If you've ever watched a nest of ants, a flock of starlings or a shoal of fish, you may have marvelled at the way they move together, almost as one. Now engineers are beginning to apply the same principles to groups of robots. Controlling so many free-moving individuals from a central computer would be incredibly complex and difficult. But it turns out to be easy if each ant, bird, fish or robot does its own processing, signals to its neighbours and follows a few simple rules.

A good example comes from one of the first applications outside the laboratory - airdrops of relief or military supplies. There may be dozens of loads that need to be parachuted down to a small target area.
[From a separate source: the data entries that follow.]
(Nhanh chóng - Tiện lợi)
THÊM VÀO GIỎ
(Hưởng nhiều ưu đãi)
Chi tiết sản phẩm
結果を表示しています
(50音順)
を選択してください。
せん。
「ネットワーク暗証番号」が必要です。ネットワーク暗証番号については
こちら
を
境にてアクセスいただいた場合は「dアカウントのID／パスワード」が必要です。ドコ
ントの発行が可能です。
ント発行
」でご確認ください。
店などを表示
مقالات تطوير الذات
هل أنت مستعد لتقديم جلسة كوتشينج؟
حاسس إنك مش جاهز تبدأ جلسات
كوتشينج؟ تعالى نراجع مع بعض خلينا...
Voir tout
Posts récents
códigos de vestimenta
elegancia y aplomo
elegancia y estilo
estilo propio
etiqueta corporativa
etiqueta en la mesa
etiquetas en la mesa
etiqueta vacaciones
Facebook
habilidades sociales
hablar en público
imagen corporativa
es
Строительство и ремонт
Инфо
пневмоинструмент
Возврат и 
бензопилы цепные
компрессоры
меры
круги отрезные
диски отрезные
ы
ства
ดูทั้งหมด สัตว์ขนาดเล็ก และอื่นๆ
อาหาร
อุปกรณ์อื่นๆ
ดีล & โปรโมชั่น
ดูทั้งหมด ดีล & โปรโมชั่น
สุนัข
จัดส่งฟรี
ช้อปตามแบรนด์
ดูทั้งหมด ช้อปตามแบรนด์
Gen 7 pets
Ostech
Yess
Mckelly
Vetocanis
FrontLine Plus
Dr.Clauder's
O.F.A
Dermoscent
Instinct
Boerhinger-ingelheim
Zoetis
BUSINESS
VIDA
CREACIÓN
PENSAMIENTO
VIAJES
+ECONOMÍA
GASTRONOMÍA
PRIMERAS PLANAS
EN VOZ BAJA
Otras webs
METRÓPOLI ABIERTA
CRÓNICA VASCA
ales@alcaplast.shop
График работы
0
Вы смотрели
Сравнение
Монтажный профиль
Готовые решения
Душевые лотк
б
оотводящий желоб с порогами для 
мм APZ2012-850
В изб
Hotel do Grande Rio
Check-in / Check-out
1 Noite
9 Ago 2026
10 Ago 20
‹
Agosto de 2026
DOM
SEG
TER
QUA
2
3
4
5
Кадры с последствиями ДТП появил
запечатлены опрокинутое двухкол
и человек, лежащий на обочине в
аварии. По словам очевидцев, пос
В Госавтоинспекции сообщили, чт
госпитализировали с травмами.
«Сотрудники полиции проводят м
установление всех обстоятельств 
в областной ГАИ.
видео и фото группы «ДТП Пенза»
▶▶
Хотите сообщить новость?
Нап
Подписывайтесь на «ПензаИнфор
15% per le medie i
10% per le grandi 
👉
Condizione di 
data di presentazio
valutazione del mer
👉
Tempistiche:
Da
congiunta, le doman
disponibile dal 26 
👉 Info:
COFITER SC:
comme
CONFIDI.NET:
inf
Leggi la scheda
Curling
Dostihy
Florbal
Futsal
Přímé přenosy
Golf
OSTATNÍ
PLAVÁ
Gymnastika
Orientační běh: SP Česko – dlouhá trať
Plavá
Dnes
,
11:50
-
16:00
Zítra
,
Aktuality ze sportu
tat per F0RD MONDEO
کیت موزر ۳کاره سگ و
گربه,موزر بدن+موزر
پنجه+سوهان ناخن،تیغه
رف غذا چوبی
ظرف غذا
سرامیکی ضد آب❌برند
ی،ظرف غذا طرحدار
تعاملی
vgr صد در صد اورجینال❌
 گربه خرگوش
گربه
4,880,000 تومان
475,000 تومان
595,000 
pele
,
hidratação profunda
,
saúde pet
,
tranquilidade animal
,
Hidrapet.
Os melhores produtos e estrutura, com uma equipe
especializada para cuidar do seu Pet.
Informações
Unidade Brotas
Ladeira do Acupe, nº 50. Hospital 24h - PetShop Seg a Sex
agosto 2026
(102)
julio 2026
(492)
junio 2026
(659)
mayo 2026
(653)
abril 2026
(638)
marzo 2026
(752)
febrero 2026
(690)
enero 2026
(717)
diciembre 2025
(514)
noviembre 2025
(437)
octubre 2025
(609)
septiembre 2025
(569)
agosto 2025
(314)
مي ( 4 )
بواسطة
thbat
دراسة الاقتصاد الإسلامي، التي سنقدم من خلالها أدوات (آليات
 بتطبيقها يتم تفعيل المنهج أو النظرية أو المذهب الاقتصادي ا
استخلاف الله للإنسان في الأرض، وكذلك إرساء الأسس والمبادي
Space them too widely and they're impossible to retrieve on the ground. But drop them too close and, even with steerable parachutes, it's almost impossible to stop them crashing into one another in the air, tangling the parachutes with the loss of their loads. But add a simple microprocessor and a way for each to sense how close its neighbours are and they all come down safely in a tight group.

Animal behaviourist Dr Iain Couzin of Oxford and Princeton Universities has been studying swarming patterns in nature and working out theoretical models for the way they behave. Meanwhile, roboticist Professor Owen Holland at Essex University is applying the principles of swarming to airborne robots. In 'Gridswarm', he's developing model planes with an autopilot option that will enable them to fly in close formation without human intervention. And there's an indoor version called 'Ultraswarm', featuring a robot model helicopter. Fitted with a tiny computer and Bluetooth technology, it's the smallest free-flying web server in the world!

Stratospheric Broadband

Blue-sky-thinking researchers are looking to the stratosphere to meet the ever increasing demand for super-fast internet access. They are testing airships that fly 12 miles above the Earth and which beam back wireless broadband that's 200 times faster than a wired connection. These 'High Altitude Platforms' could provide us with floating communications hubs in the future, as well as offering disaster management or environmental monitoring to developing countries.

Quentin Cooper hears how they work and how they will be able to stay high in the sky for months on end from balloonist, adventurer and aeronautical engineer Per Lindstrand. And Project Scientist David Grace of the Capanina Project and the University of York describes how these solar-powered craft might beam high-speed data to us day and night.